Fostemsavir (FTR) is a prodrug of the investigational HIV-1 attachment inhibitor temsavir (TMR) currently under evaluation for the treatment of highly experienced patients with limited treatment options. This study aims to characterize the genotypic profile and the phenotypic susceptibility to TMR in a panel of samples collected from patients harboring multi resistant HIV-1 enrolled in the Italian PRESTIGIO cohort and potentially candidate for FTR treatment.
Plasma samples from 24 patients included in the PRESTIGIO cohort were used for the sequencing of gp120 region, while viral tropism and susceptibility to TMR were assessed through a home-made phenotypic assay involving pseudotyped viruses expressing patient derived Env protein. Patient demographics and laboratory data are described as median (Q1-Q3), mean (±SD) or frequency (%).
Among 24 patients, 18 (75%) were male, median age 54 years (52-59), time since HIV-1 diagnosis 26 years (24-29), time on ART 25 years (22-26), 11 (46%) with a previous AIDS diagnosis, a median viral load at first sample collection of 3.87 log10 copies/mL (3.1-5.0) and a median CD4+ cell count of 242 cells/µl (137-387). At the time of sample collection, 12 (50%) were receiving entry inhibitors (MVC and/or T-20). Among 21/24 (88%) gp120 sequences obtained, all belonged to subtype B and TMR RAMs (L116P, A204D, S375M/H/N, M426L, M434I, M475I) were detected in only 3 cases (13%), two 426L and one 375N. Viral tropism was X4, R5, and dual-mixed (DM) in 8, 9 and 7 out of 24 cases, respectively. Pseudotyped viruses were obtained from 23/24 samples and median IC50 to TMR was 0.5 nM (0.3-1.2). The reference wild-type viruses NL4-3 (X4), AD8 (R5) had mean IC50 of 1.1±0.6 nM and 1.3±0.7 nM, respectively, while the two samples harboring RAM 426L (both X4-tropic) had mean IC50 of 6.9±2.9 nM and 1110.6±798.2 nM, resulting in FC values of 6.2 and 1009, respectively. According to viral tropism, median IC50 values were 1.2 nM (0.4-4.2), 0.4 nM (0.3-1.2) and 0.6 nM (0.3-0.8) for X4, R5 and DM viruses, respectively. Concomitant use of MVC or T-20 also did not impact TMR IC50 values.
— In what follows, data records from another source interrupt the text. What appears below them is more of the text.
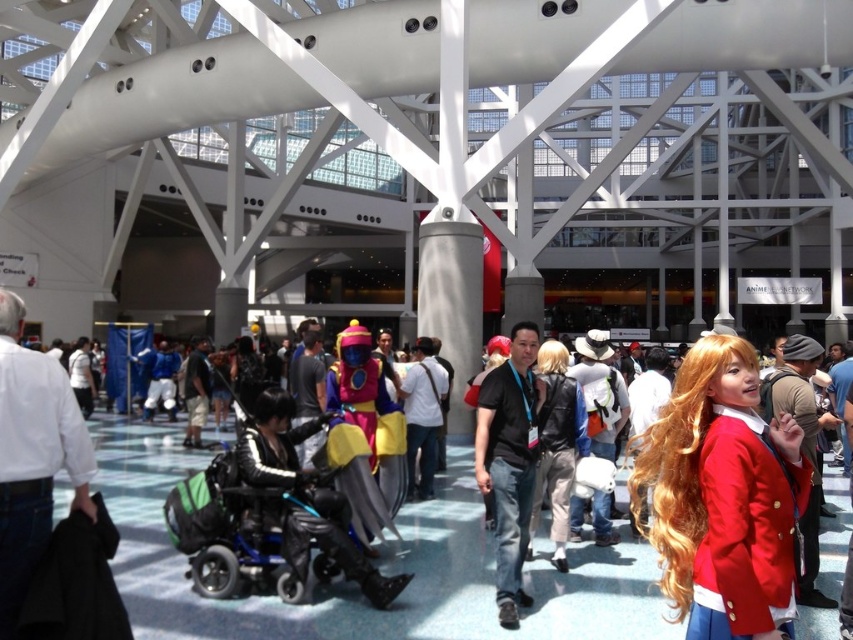 You are standing at the entrance of the convention center and want to locate the satin red blazer at center. According to the coordinates provided, in which direction should you look to find it?

The satin red blazer at center is located at point coordinates, so you should look towards the lower right direction from your current position at the entrance.

Based on the photo, you are an event organizer who needs to arrange two performers on stage. You have a satin red blazer at center and a shiny metallic costume at center. Based on their sizes, which performer should stand closer to the front to ensure visibility for the audience?

The satin red blazer at center is taller than the shiny metallic costume at center, so placing the satin red blazer at center closer to the front will ensure better visibility for the audience.

You are a photographer at the convention center. You need to position yourself so that you can capture both the black matte shirt at center and the shiny metallic costume at center in the same frame. Which direction should you move to ensure both are visible?

Since the black matte shirt at center is to the right of the shiny metallic costume at center, you should move to the left to ensure both are visible in the frame.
In this study, TMR RAMs were detected in 3/21 samples and the polymorphic RAM M426L was associated with variable reduction of TMR susceptibility. Except for viruses harboring M426L, the susceptibility to TMR was comparable to wild-type strains in all the samples, irrespective of coreceptor usage or exposure to other entry inhibitors.